We don’t talk about suicide much, mostly because it’s a confusing, painful and divisive subject.
But we should.
Why? Because if you haven’t thought about it, then it’s quite likely someone in your work place or social group has.
Did you know that:
The UK is in the top third of suicide rates in the world (Wikipedia)
14% of the population has had suicidal thoughts (Samaritans)
6,045 people killed themselves in 2011, an increase of 437 since 2010 (ONS)
When I was in my early 20s, a young, smart, but ultimately very emotionally fragile, male friend (who worked in the pub trade) committed suicide. The funeral was held for just close family and was over and done with as quickly as possible, and his sister would never speak of it, ever.

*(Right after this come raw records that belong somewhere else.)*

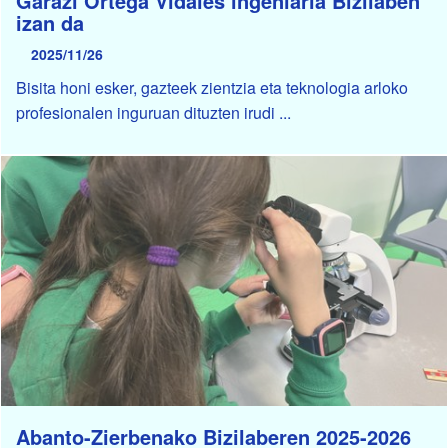
Garazi Ortega Vidales ingeniaria Bizilaben
izan da
2025/11/26
Bisita honi esker, gazteek zientzia eta teknologia arloko
profesionalen inguruan dituzten irudi ...
Abanto-Zierbenako Bizilaberen 2025-2026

Then whilst I lived in Putney our neighbour, who apparently had a pretty decent career and certainly a very loving girlfriend, hanged himself – it turns out it wasn’t the first time he’d tried.
And just the other day, one of my closest friends in all the world told me that he’d been struggling with depression and when he’d heard that someone in the family had taken his own life, he found himself empathising and knew it was time to get serious help – can you see the pattern here? They are all men.
Men, sadly, are three times more likely to take their own lives than women – and that’s despite the fact that female suicides have increased significantly since 2007 (ONS).
This number always seems to peak around the times of economic hardships – this makes sense as men are still far more likely to be the major breadwinners and will therefore take job loss or monetary hardships more personally.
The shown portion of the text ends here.